Hacker News new | ask | show | jobs
by miki123211 151 days ago
This wouldn't be easy due to Eloquence's internal architecture. eci.[dll|so|dylib] only contains the low-level platform abstraction layer, things like threads, queues, mutexes etc, as well as utility classes for .ini file handling and such. It then loads a language module (from a path specified in eci.ini). The actual speech stack is statically linked separately into each language module (possibly with modifications, not sure about that); in theory, if you reverse-engineered the API between the main and language libraries, you could write an Eloquence wrapper for any arbitrary speech synthesizer. This means you'd have to reverse-engineer this separately for each language.

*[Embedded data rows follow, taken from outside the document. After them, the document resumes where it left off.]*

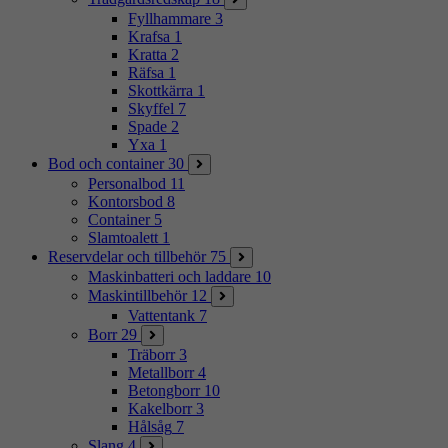
Fyllhammare
3
Krafsa
1
Kratta
2
Räfsa
1
Skottkärra
1
Skyffel
7
Spade
2
Yxa
1
Bod och container
30
Personalbod
11
Kontorsbod
8
Container
5
Slamtoalett
1
Reservdelar och tillbehör
75
Maskinbatteri och laddare
10
Maskintillbehör
12
Vattentank
7
Borr
29
Träborr
3
Metallborr
4
Betongborr
10
Kakelborr
3
Hålsåg
7
Slang
4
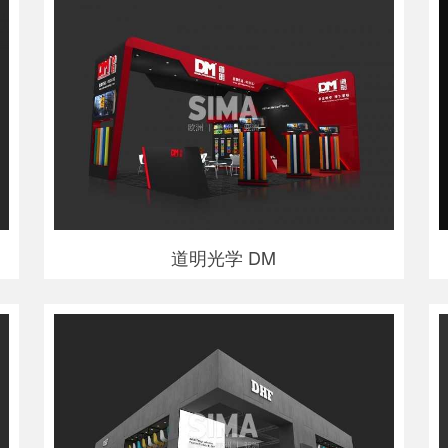
道明光学 DM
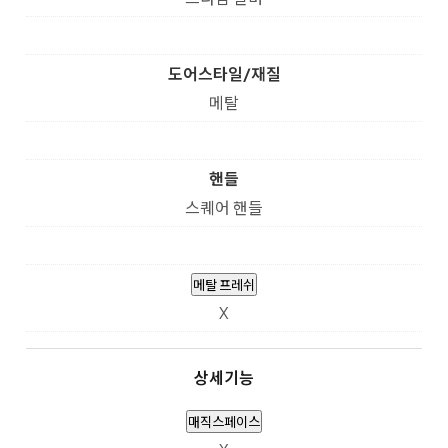
도어스타일/재질
메탈
핸들
스퀘어 핸들
메탈 프레쉬
X
상세기능
매직스페이스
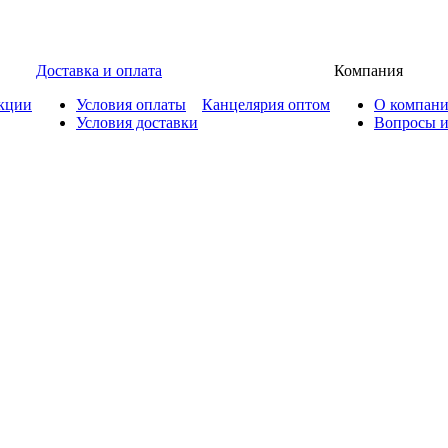
Доставка и оплата
Компания
кции
Условия оплаты
Канцелярия оптом
О компан
Условия доставки
Вопросы и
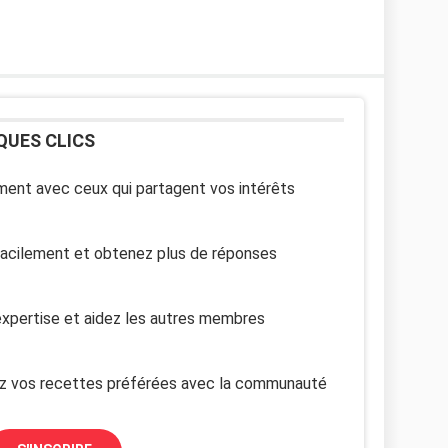
QUES CLICS
ent avec ceux qui partagent vos intérêts
facilement et obtenez plus de réponses
xpertise et aidez les autres membres
z vos recettes préférées avec la communauté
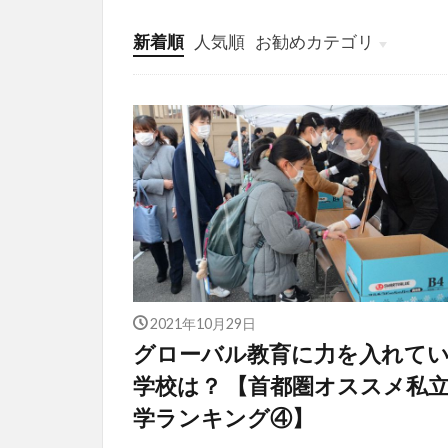
新着順
人気順
お勧めカテゴリ
投稿
学び
マンガ
電子書籍
2021年10月29日
グローバル教育に力を入れて
学校は？ 【首都圏オススメ私
学ランキング④】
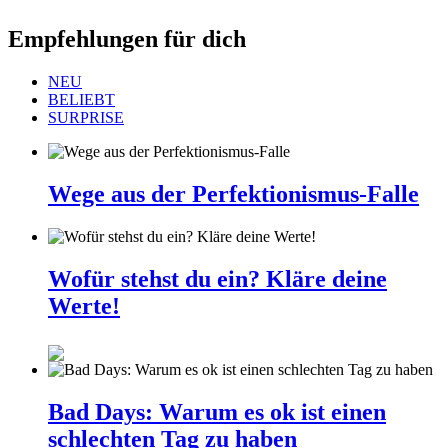
Empfehlungen für dich
NEU
BELIEBT
SURPRISE
Wege aus der Perfektionismus-Falle
Wofür stehst du ein? Kläre deine
Werte!
Bad Days: Warum es ok ist einen
schlechten Tag zu haben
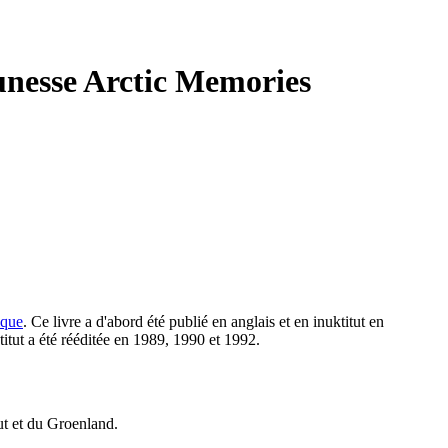
eunesse Arctic Memories
ique
.
Ce livre a d'abord été publié en anglais et en inuktitut en
titut a été rééditée en 1989, 1990 et 1992.
vut et du Groenland.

From what we know, Eloquence was compiled in two stages, stage1 compiled a proprietary language called Delta (for text-to-phoneme rules) to C++, which was then compiled to machine code. A lot of the existing code is likely autogenerated from a much more compact representation, probably via finite state transducers or some such.

2 comments

I'm bullish on LLMs being able to help with this kind of reverse engineering effort, if not current models then in a few more years. I've had conversations with people where they managed to get Claude to help reverse engineer old weird binaries with very little input. I wouldn't hype it up as being a magical tool that'll definitely work, but it can't hurt to try.
I gather decompiling mario 64 wasn't easy either. Just having C++ that can be recompiled to other architectures would seem to be useful. The original Eliza chatbot was converted to modern C++ in a similar way recently, and that used a compact representation for its logic as well.